TASK OBJECTIVE
Your output should be an exact copy of the records, with no pictures in it.

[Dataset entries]
<<<<
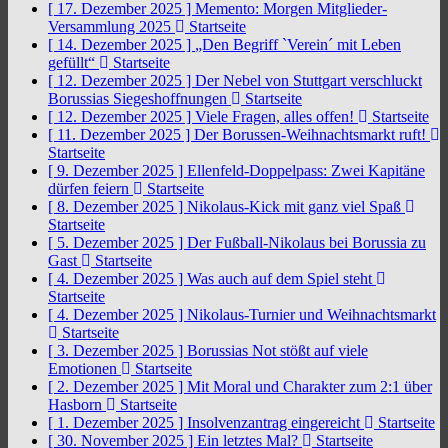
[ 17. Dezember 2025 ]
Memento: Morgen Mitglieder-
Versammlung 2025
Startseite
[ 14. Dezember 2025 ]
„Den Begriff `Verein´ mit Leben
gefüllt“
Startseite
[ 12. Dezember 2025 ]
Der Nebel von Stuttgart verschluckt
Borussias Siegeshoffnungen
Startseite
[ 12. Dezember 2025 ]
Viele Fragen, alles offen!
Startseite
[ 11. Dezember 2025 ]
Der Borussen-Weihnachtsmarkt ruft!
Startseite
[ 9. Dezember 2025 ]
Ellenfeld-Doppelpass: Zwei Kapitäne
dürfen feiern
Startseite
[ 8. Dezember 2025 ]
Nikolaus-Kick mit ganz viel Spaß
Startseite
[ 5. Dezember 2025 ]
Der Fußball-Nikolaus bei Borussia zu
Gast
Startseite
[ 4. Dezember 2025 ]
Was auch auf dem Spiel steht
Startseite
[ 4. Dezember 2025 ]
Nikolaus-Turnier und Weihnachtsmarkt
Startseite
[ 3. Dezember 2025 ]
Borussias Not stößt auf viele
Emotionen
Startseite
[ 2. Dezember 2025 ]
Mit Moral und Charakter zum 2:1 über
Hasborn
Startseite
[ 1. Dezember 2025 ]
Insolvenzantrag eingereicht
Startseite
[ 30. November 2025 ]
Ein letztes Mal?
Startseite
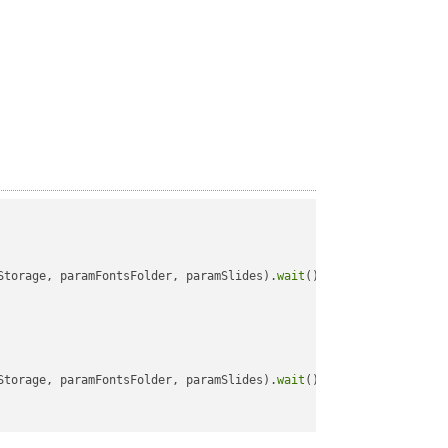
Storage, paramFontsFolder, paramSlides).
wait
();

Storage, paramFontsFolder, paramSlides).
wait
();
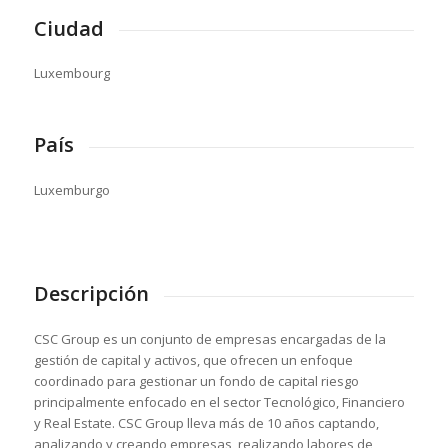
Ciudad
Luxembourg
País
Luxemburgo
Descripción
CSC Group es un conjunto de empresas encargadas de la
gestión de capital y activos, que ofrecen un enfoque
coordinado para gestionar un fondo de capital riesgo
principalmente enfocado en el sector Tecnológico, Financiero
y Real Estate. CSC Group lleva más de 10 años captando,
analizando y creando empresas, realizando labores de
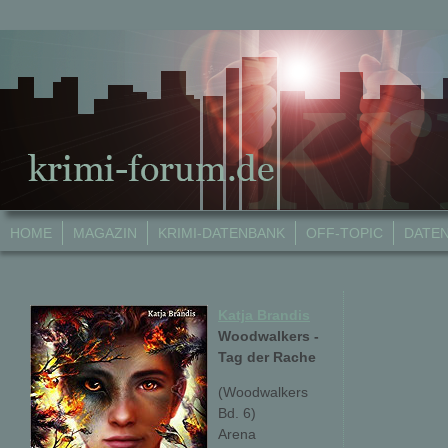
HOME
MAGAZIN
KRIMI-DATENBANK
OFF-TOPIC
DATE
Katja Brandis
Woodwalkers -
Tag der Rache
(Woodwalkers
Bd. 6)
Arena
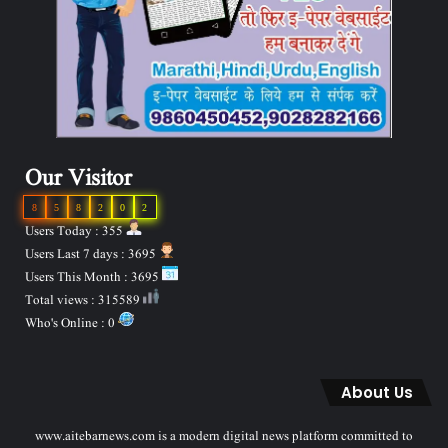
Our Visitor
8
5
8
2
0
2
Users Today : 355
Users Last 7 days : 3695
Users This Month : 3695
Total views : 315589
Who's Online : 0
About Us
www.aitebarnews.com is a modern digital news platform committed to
>>>>
RESULT FOR THIS EXERCISE
[ 17. Dezember 2025 ]
Memento: Morgen Mitglieder-
Versammlung 2025
Startseite
[ 14. Dezember 2025 ]
„Den Begriff `Verein´ mit Leben
gefüllt“
Startseite
[ 12. Dezember 2025 ]
Der Nebel von Stuttgart verschluckt
Borussias Siegeshoffnungen
Startseite
[ 12. Dezember 2025 ]
Viele Fragen, alles offen!
Startseite
[ 11. Dezember 2025 ]
Der Borussen-Weihnachtsmarkt ruft!
Startseite
[ 9. Dezember 2025 ]
Ellenfeld-Doppelpass: Zwei Kapitäne
dürfen feiern
Startseite
[ 8. Dezember 2025 ]
Nikolaus-Kick mit ganz viel Spaß
Startseite
[ 5. Dezember 2025 ]
Der Fußball-Nikolaus bei Borussia zu
Gast
Startseite
[ 4. Dezember 2025 ]
Was auch auf dem Spiel steht
Startseite
[ 4. Dezember 2025 ]
Nikolaus-Turnier und Weihnachtsmarkt
Startseite
[ 3. Dezember 2025 ]
Borussias Not stößt auf viele
Emotionen
Startseite
[ 2. Dezember 2025 ]
Mit Moral und Charakter zum 2:1 über
Hasborn
Startseite
[ 1. Dezember 2025 ]
Insolvenzantrag eingereicht
Startseite
[ 30. November 2025 ]
Ein letztes Mal?
Startseite
Storage, paramFontsFolder, paramSlides).
wait
();

Storage, paramFontsFolder, paramSlides).
wait
();
Ciudad
Luxembourg
País
Luxemburgo
Descripción
CSC Group es un conjunto de empresas encargadas de la
gestión de capital y activos, que ofrecen un enfoque
coordinado para gestionar un fondo de capital riesgo
principalmente enfocado en el sector Tecnológico, Financiero
y Real Estate. CSC Group lleva más de 10 años captando,
analizando y creando empresas, realizando labores de
HOME
MAGAZIN
KRIMI-DATENBANK
OFF-TOPIC
DATE
Katja Brandis
Woodwalkers -
Tag der Rache
(Woodwalkers
Bd. 6)
Arena
Our Visitor
8
5
8
2
0
2
Users Today : 355
Users Last 7 days : 3695
Users This Month : 3695
Total views : 315589
Who's Online : 0
About Us
www.aitebarnews.com is a modern digital news platform committed to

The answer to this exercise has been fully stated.